Is It Time To Accept That Voicemail Is Dead?
Voicemail is dead. Tell your friends.
I got my shiny new iPhone 4S in December, and realized three months later that I had neglected to set up my voicemail. I really meant to set it up, but I kept putting it off and eventually realized that I didn’t miss it.
Back in the nineties, voicemail was an important asset. If you missed someone’s call, they could leave you a brief voice message with their phone number and their reason for calling, and you could call them back. I remember people talking about the best enterprise voicemail systems – which allowed for archiving, how many messages could be stored and for how long, etc. Email was around, but people hadn’t really figured it out yet. It was great for forwarding jokes and cat pictures, or maybe moving a Word document to another computer, but it wasn’t really a mainstream communication medium yet. Letters were formal. Voicemail was informal and common.
Today though, I really don’t want messages in the form of spoken words. Listening to them is time-consuming, and if there’s any important information in there, you have to write it down. Sometimes you can’t even hear the information clearly. Plus, raising my phone to my ear and listening to voicemail says to the people around me, I’m not paying attention to you, I’m checking my messages.
An increasing number of people are avoiding voicemail altogether. A typical voicemail greeting today may be something like “Don’t leave me a voicemail because I never check it. Please email me at [email protected].” Some people don’t set up their voicemail accounts at all. Others let their mailbox get full and don’t empty it.
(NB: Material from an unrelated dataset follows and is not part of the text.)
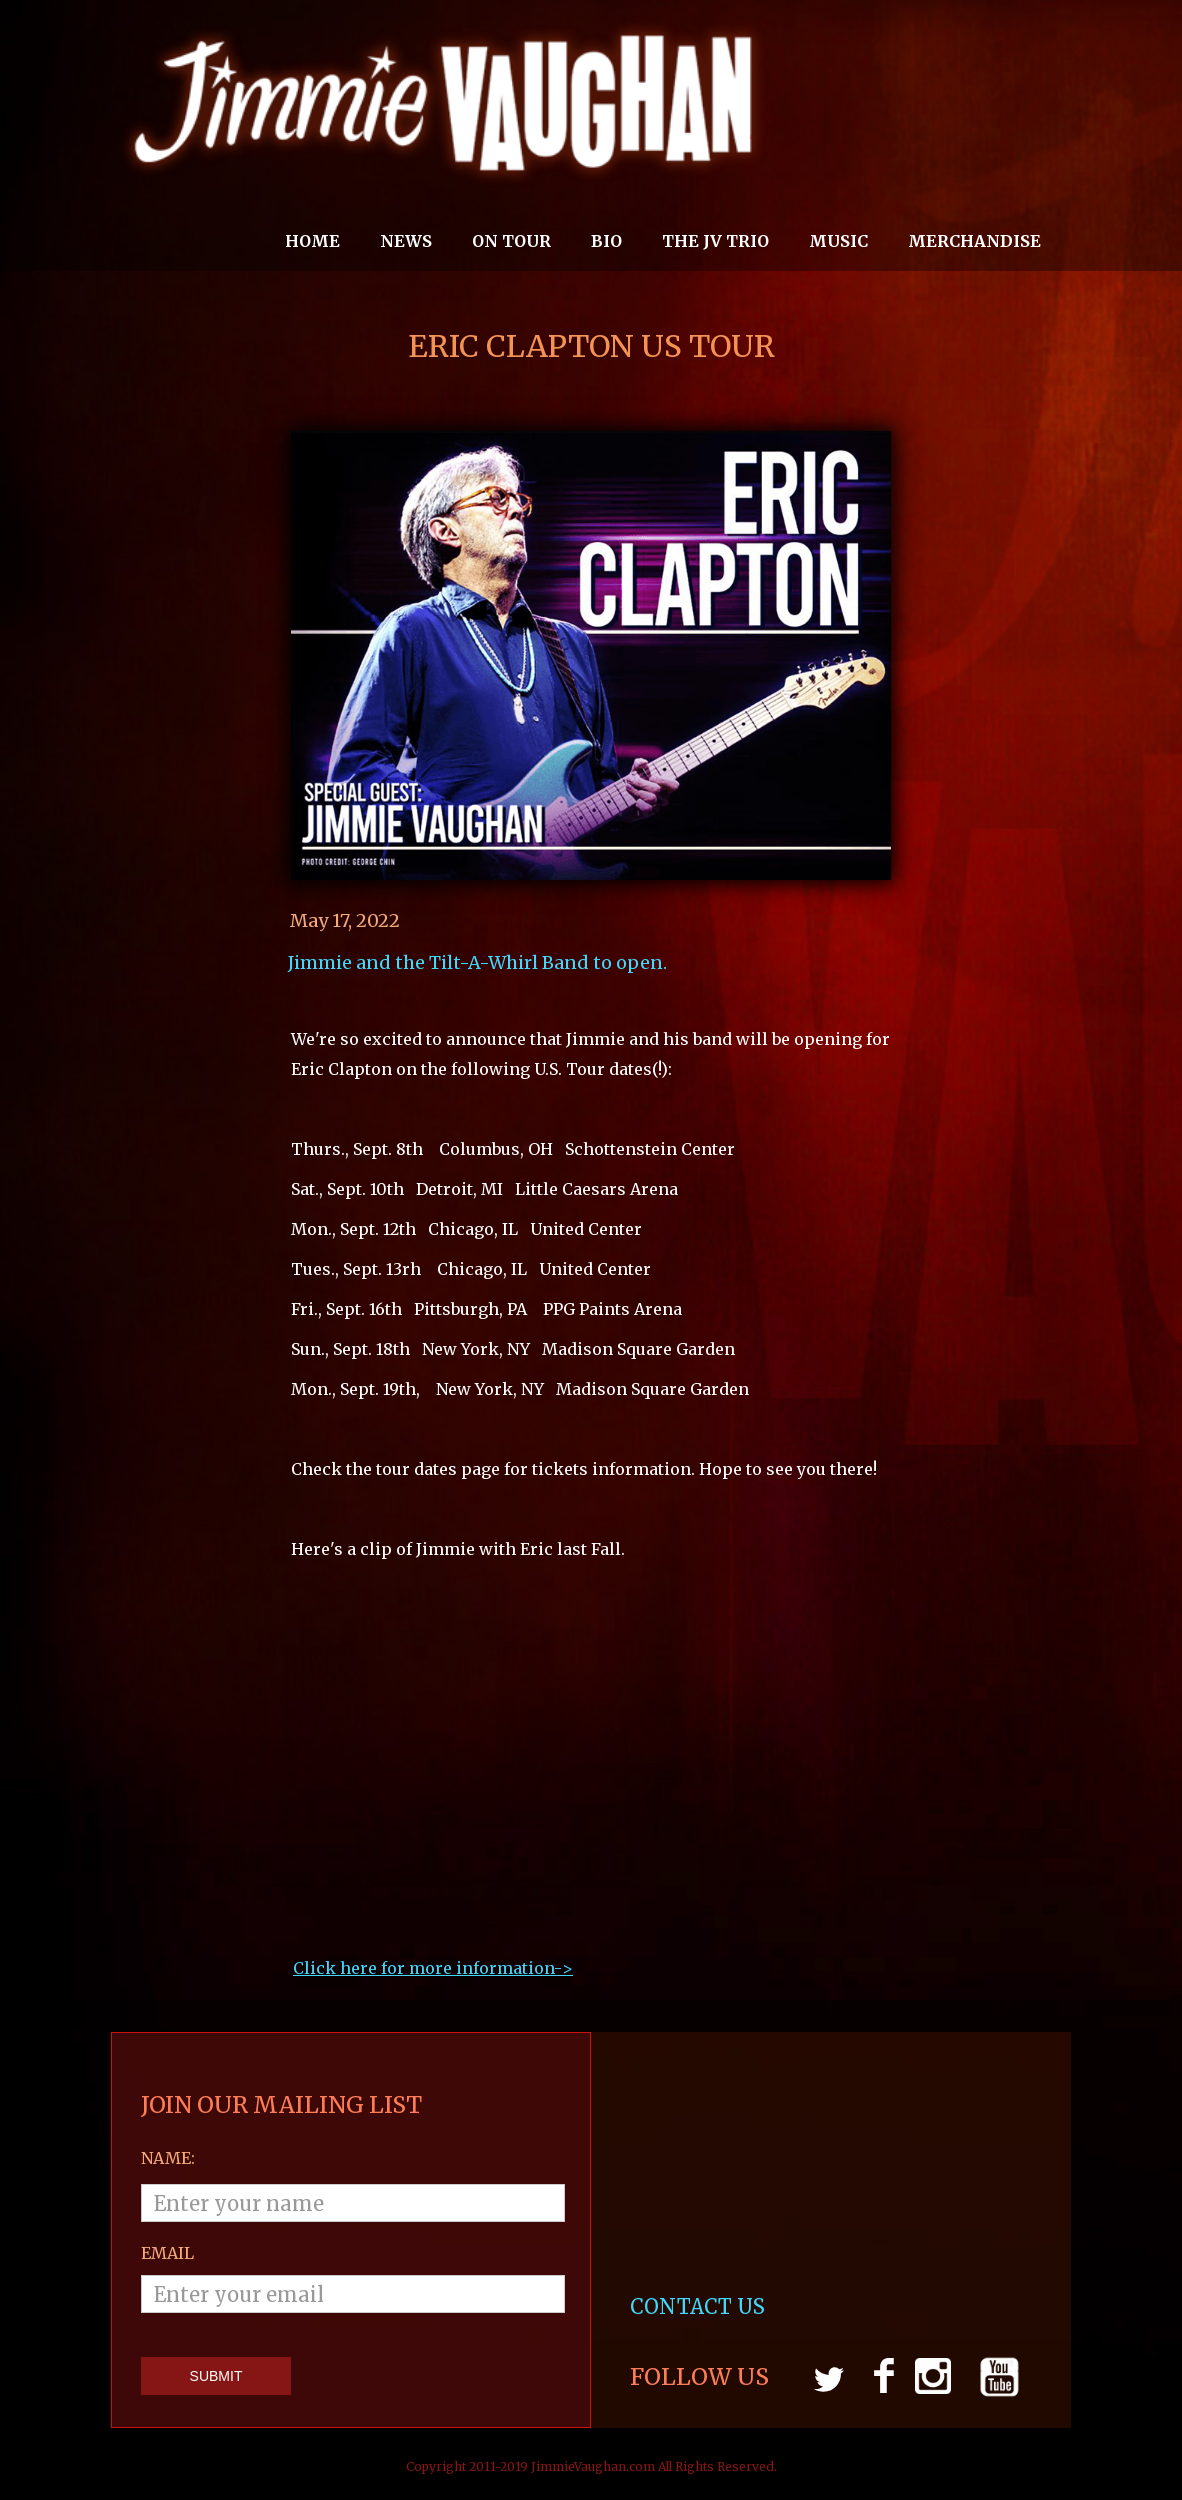  Describe the element at coordinates (700, 2306) in the screenshot. I see `CONTACT US` at that location. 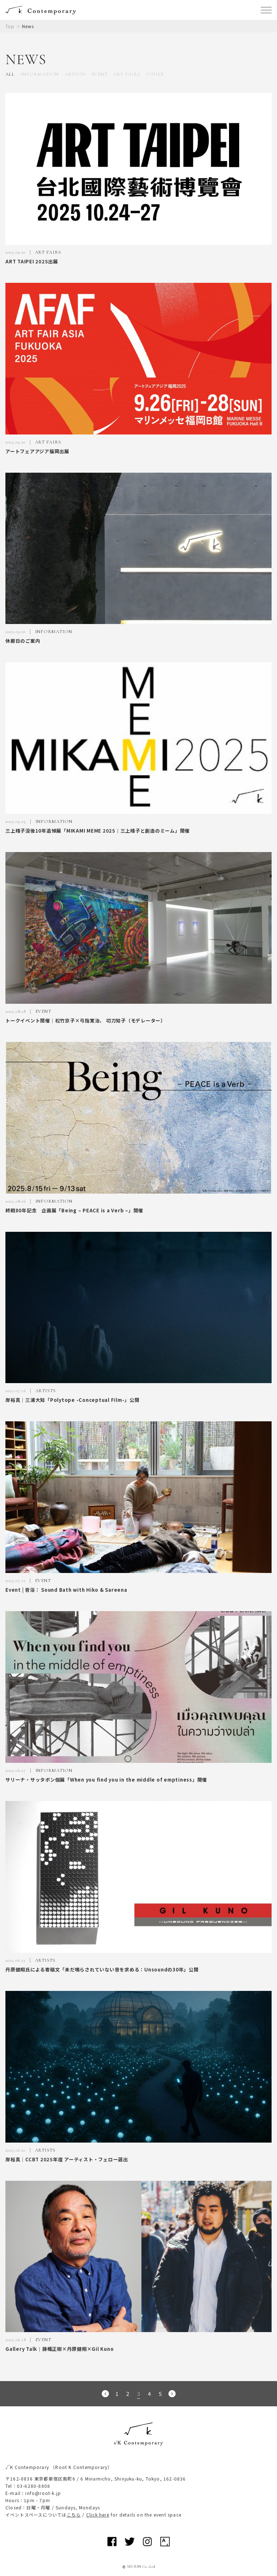 Image resolution: width=277 pixels, height=2576 pixels. What do you see at coordinates (10, 26) in the screenshot?
I see `Top` at bounding box center [10, 26].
Caller ID tells me who called and when, so I don’t even bother listening to the voicemail they left me. That just increases the time it takes me to call back. How many times have you called someone back and said “Hey, I saw that you called but didn’t listen to the voicemail yet. Is it urgent?”
There are services out there attempting to make voicemail more useful. Visual voicemail on the iPhone and Android makes the whole process simpler and less cluttered, but you still have to sit down and listen to the messages, which usually comes after equally important but less disruptive tasks.
The services that really improve the voicemail experience are those that convert voicemail to text. Google Voice does this, and emails the transcript to you. Many carriers are also starting to offer voicemail-to-text services for a monthly or per-message fee, and I expect this to become more common. But those services are still far from perfect, and you’ll usually end up having to listen to the voicemail anyway to really understand what the sender is trying to say.
If I don’t answer your call, send me an email or a text. That way, I can glance at what you’ve sent me and take it all in in one visual gulp. Think before you leave a voicemail, because more and more people just find it annoying.